The fact that Google is pushing an internet standard that would require accepting the use of their invasive business practices to maintain a normal experience on the Internet is pretty abusive of their monopoly in my opinion.

Re:Lots of work to do

[AmiMoJo]

The invisible ones seem to be using things like mouse movements and other measurements of human interaction, which can be difficult to fake. They must have some way to prevent replay attacks. Not sure how they will handle people disabling Javascript, probably fall back to the old HTML5 method.

I find what triggers to endless captcha loops is:

- Privacy settings in your browser, especially Privacy Badger and uBlock
- Blocking Flash/WebGL/Canvas fingerprinting
- Disabling Javascript
- Using a VPN
- Especially using TOR

reCAPTCHA is simply another tracker

reCAPTCHA is triggered if you take basic precaution when browsing the web, e.g. blocking unnecessary scripts, cookies, trackers, beacons, and of course ads
If you do, reCAPTCHA will force you to complete a broken AI-training job, collect your behavioral data, and monetize your labor.
It's purpose: to force you to become a PRODUCT of Google, the all-grabbing data company.

And now it's even worse.

Do not endorse reCAPTCHA. Don't put it on your website.

There goes anonymous browsing

[cfalcon]

The current "identify some bullshit" captchas can be done without javascript. This seems unlikely to have that failsafe. It will be a wad of purposefully hard to reverse engineer javascript, probably with some timing crap to make it hard to do anything with, and that will be that. It will of course ultimately end up generating telemetry.

I sound pessimistic, but this has been the direction we've been heading for some time.

Re:There goes anonymous browsing

[jbn-o]

Perhaps this is the latest PR initiative to try to get the public to defend "invisible" spying. Google makes considerable money and maintains relationships with powerful organizations on the basis of spying. Spying is very much a part of Google's business. Google could probably use a way to get more people to (even indirectly) defend Javascript-based spying by turning the public into ignorant supporters who say things like 'We *need* this invisible reCAPTCHA' when we could actually choose to do without it.

Without knowing what the code does (and keeping up with all the changes, changes which can happen at any time) we can't confirm this code only does the job Google claims it does.

Re:Google knows who you are already

[Black+Parrot]

Speak for yourself. Insofar as Google knows, I am a dog.
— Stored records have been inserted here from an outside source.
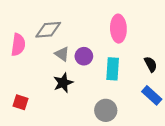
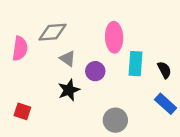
pink ellipse: (118, 29) -> (114, 37), moved
purple circle: (84, 56) -> (95, 71), moved
cyan rectangle: (113, 69) -> (135, 64), moved

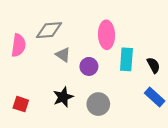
black star: (69, 90) -> (63, 97), moved
gray circle: (115, 120) -> (98, 104), moved

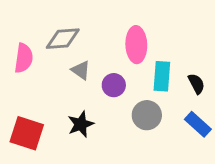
red square: (21, 104) -> (27, 133), size x1.6
gray circle: (98, 104) -> (147, 115), moved

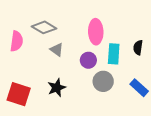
gray diamond: (63, 39) -> (44, 27), turned 35
black semicircle: (196, 84) -> (138, 48), moved, turned -144
purple circle: (114, 85) -> (88, 60), moved

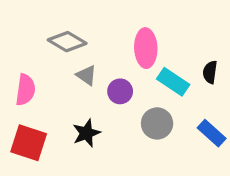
pink semicircle: (17, 41) -> (25, 90), moved
cyan rectangle: (114, 54) -> (173, 82), turned -60
purple circle: (88, 60) -> (120, 91), moved

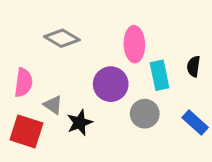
gray triangle: (86, 75) -> (53, 105), moved
cyan rectangle: (173, 82) -> (160, 75), turned 44
purple circle: (120, 91) -> (111, 84), size x1.5

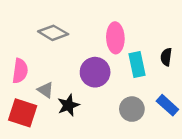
gray circle: (145, 114) -> (132, 109), moved

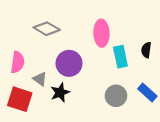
purple circle: (95, 72) -> (69, 63), moved

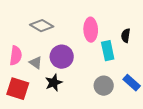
black semicircle: (146, 50) -> (126, 36), moved
gray triangle: (40, 79) -> (36, 63), moved

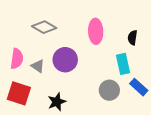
cyan rectangle: (108, 51) -> (123, 64), moved
black star: (54, 83) -> (57, 102), moved

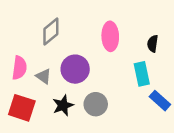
gray diamond: (44, 27) -> (51, 31), turned -70
gray circle: (109, 90) -> (96, 104), moved
black star: (57, 102) -> (63, 105), moved

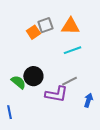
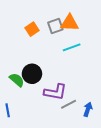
gray square: (45, 25) -> (55, 26), moved
gray line: (69, 81) -> (69, 104), moved
blue arrow: (88, 100) -> (88, 109), moved

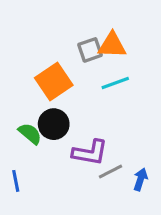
orange square: (32, 29) -> (54, 81), moved, size x1.6

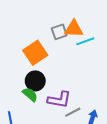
cyan line: (115, 83) -> (85, 41), moved
green semicircle: (30, 134) -> (30, 94), moved

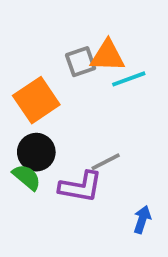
gray line: (73, 112) -> (106, 162), moved

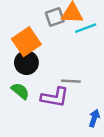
black circle: (36, 152) -> (26, 63), moved
gray line: (106, 162) -> (71, 81), turned 30

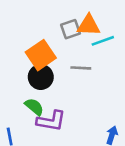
gray line: (71, 81) -> (81, 68), moved
purple L-shape: (55, 97) -> (51, 121), moved

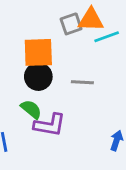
orange square: (41, 55) -> (38, 52), turned 32
gray line: (81, 68) -> (82, 82), moved

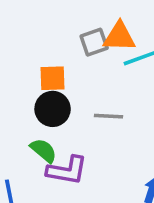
orange square: (38, 52) -> (53, 78), size x0.7

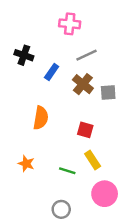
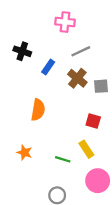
red square: (85, 130) -> (93, 121), moved

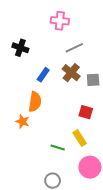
blue rectangle: (48, 67) -> (43, 75), moved
orange star: (24, 153) -> (22, 121), moved

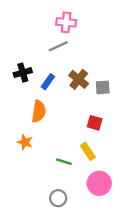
black cross: (20, 48) -> (23, 73), moved, turned -35
gray line: (74, 48) -> (58, 46), moved
orange star: (22, 121) -> (25, 142), moved

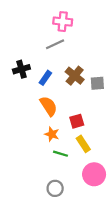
orange semicircle: (39, 111) -> (49, 106), moved, turned -42
red square: (95, 123) -> (77, 121), moved, turned -32
orange star: (25, 142) -> (52, 134), moved

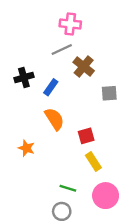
brown cross: (75, 76) -> (84, 67), moved
orange star: (52, 134) -> (26, 148), moved
green line: (61, 154) -> (68, 188), moved

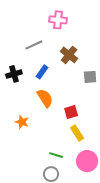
gray line: (62, 50) -> (34, 45), moved
black cross: (24, 77) -> (14, 74), moved

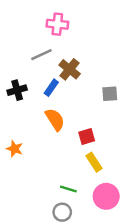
pink cross: (58, 20) -> (57, 24), moved
brown cross: (69, 55) -> (70, 69), moved
orange star: (22, 122) -> (15, 149), moved

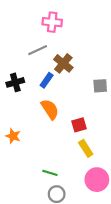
green line: (68, 189) -> (50, 173), moved

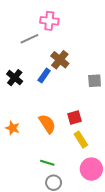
gray line: (38, 50) -> (29, 39), moved
black cross: (15, 82) -> (15, 78), turned -35
orange semicircle: (50, 109) -> (47, 124), moved

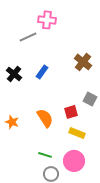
brown cross: (60, 60) -> (83, 62), moved
gray square: (95, 81) -> (90, 99), moved, turned 32
yellow rectangle: (81, 140) -> (77, 133), turned -35
pink circle: (91, 169) -> (74, 161), moved

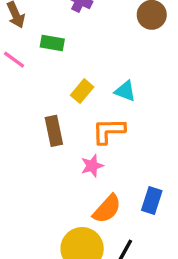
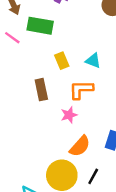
green rectangle: (52, 43) -> (40, 26), size x1.5
yellow rectangle: (82, 91) -> (62, 61), turned -63

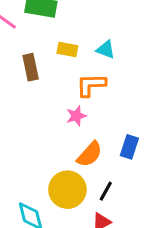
yellow rectangle: (62, 61) -> (67, 50), turned -56
brown rectangle: (41, 90) -> (31, 67), moved

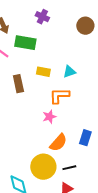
cyan triangle: (106, 50) -> (69, 72), turned -40
black line: (106, 191) -> (69, 168), turned 48

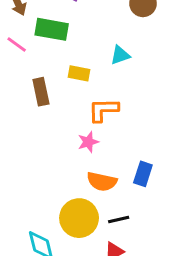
cyan triangle: (69, 72) -> (120, 55), moved
orange semicircle: (58, 143) -> (102, 182), turned 60

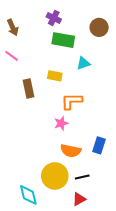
green rectangle: (52, 29) -> (63, 40), moved

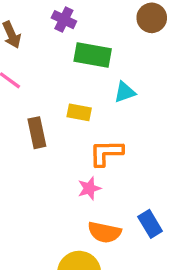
purple cross: (54, 18) -> (64, 20), moved
brown circle: (99, 27) -> (152, 18), moved
blue rectangle: (99, 145) -> (150, 224), turned -49

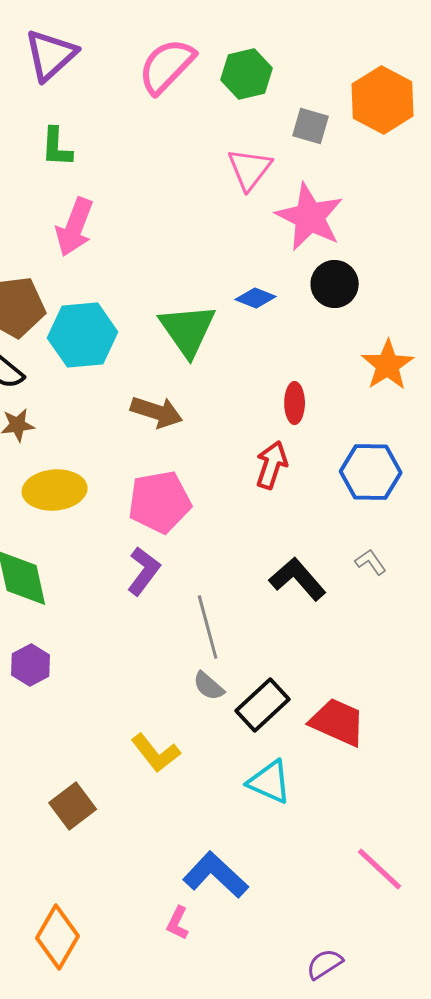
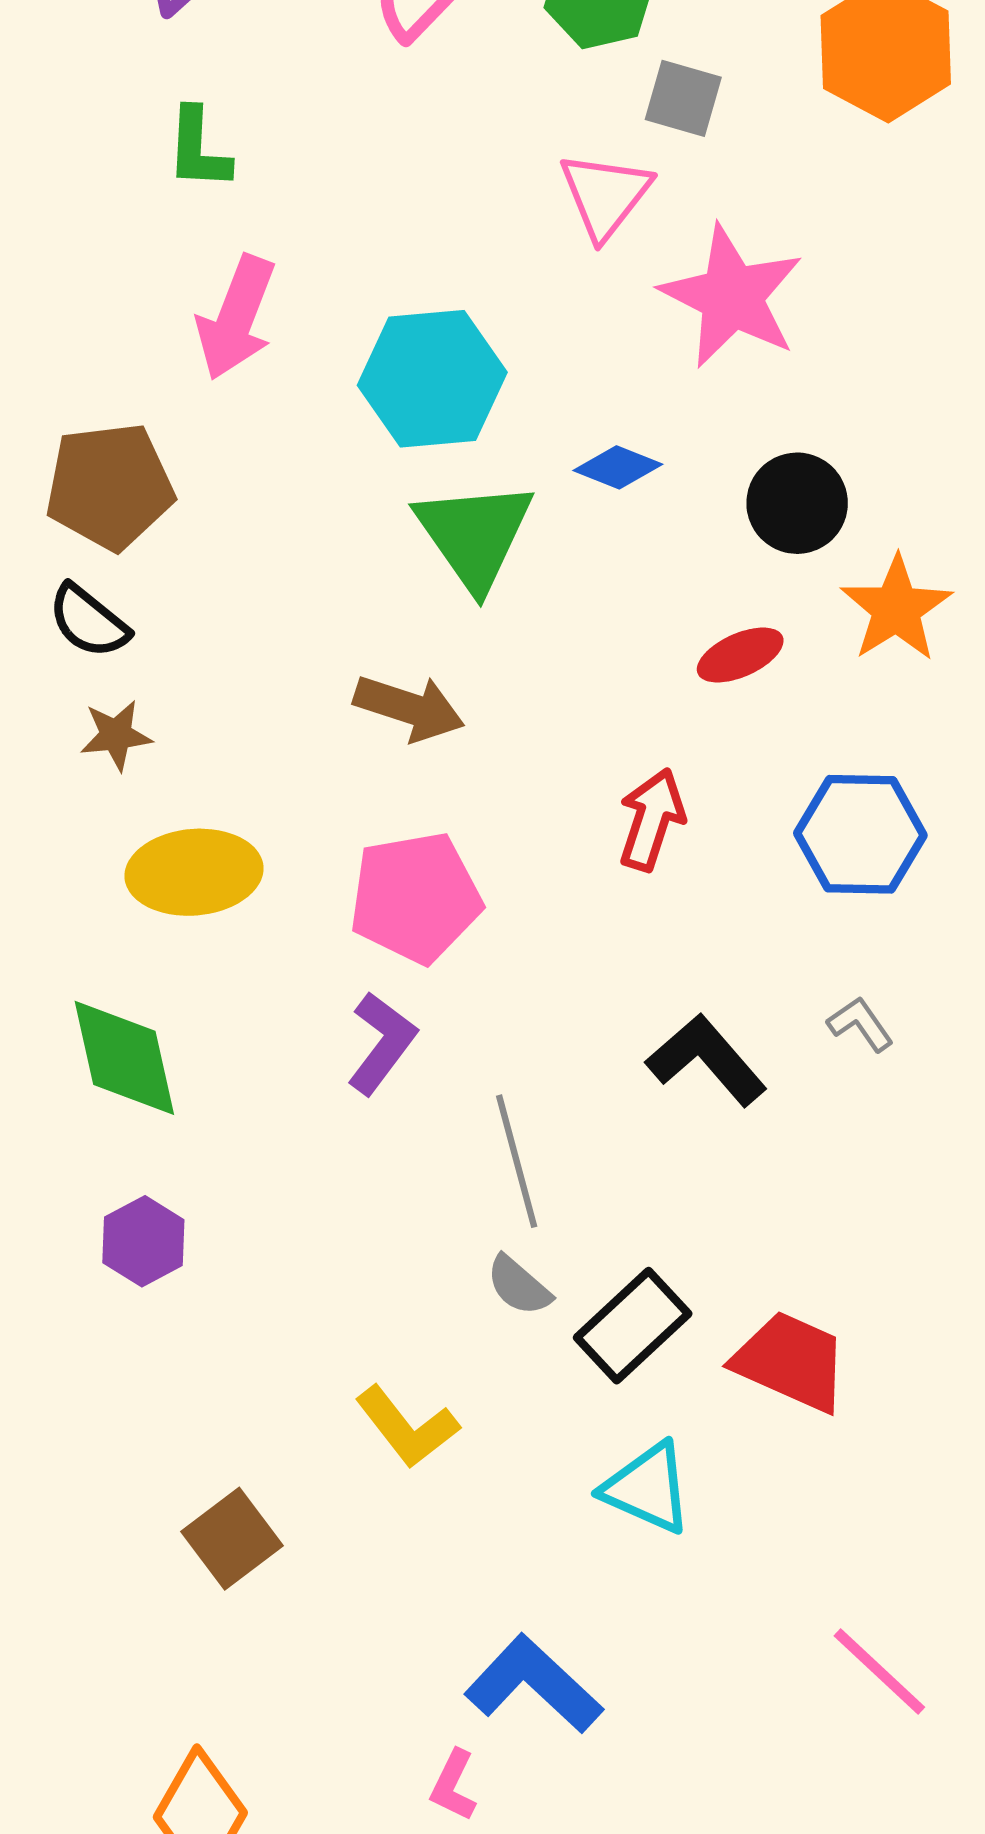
gray square: (311, 126) -> (683, 98), moved
black circle: (335, 284) -> (797, 503), moved
cyan hexagon: (83, 335) -> (432, 379), moved
red ellipse: (295, 403) -> (740, 655), moved, turned 66

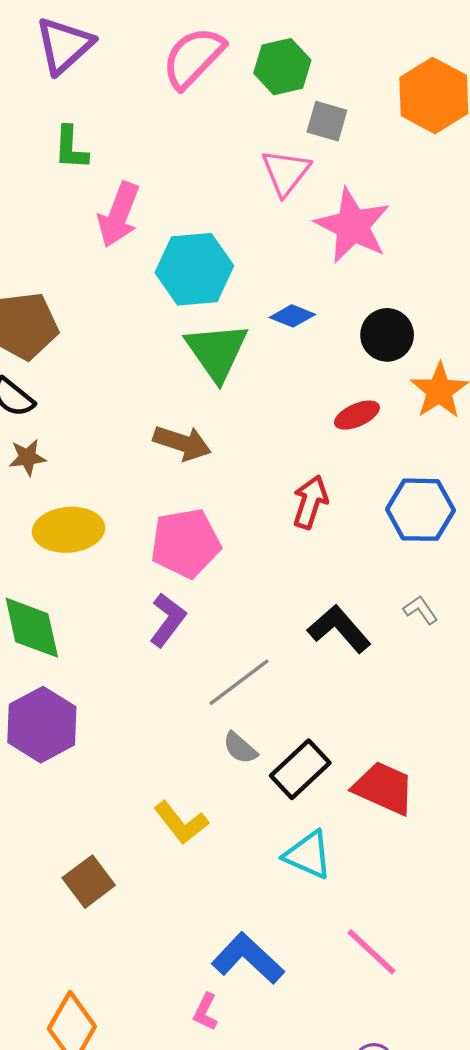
pink arrow: (236, 318) -> (119, 215), moved
gray line: (517, 1161) -> (239, 682), turned 68
purple hexagon: (143, 1241) -> (42, 725), size x1.6
pink line: (879, 1671) -> (371, 952), moved

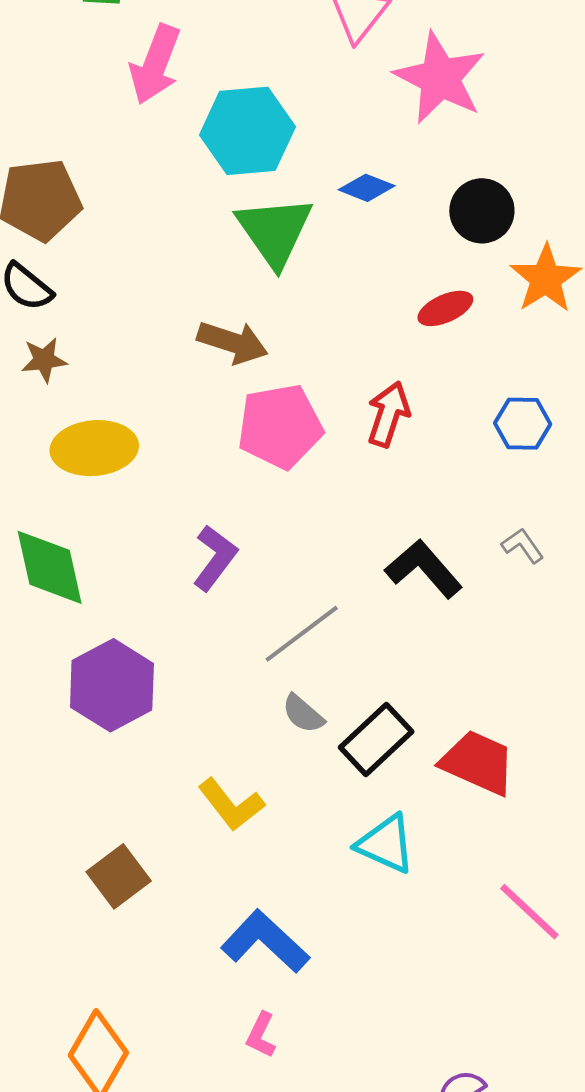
blue hexagon: (420, 510) -> (523, 424), size x0.7
pink pentagon: (186, 543) -> (280, 426), moved
purple hexagon: (42, 725) -> (112, 685), moved
pink line: (371, 952) -> (529, 912), moved
blue L-shape: (248, 958) -> (265, 941), moved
No, on the internet nobody knows that.

Re:Given that Google not infrequently flags me...

[ayesnymous]

Google always thinks power users (people who use quotes around phrases, or who use the site:domain.com filter, or who are fast typers able to submit more than 1 search every 5 seconds) are suspicious.

Re: "suspicious" by the system

[Spazmania]

yeah... display the usual challenges and then reject correct answers two or three times in a row before accepting a correct one. And by the way Linux = suspicious. It's a POS.

Re:reCAPTCHA sucks

[molarmass192]

I'm pretty sure you meant Hertzfeld, not Herzog in that SJ citation.

The inverse Turing Test

[goombah99]

So now we have an AI trying to decide who is the human, the inverse of the turing test. What it comes down to then is it easier to create an AI that can pass the Turing test or the inverse turing test. If it's easier for a bot to fool a bot then this AI strategy will meet it's match in another AI. On the other hand if it's easier to do the inverse turing test then this new strategy will work. I'm not really sure if it's obvious which test is harder.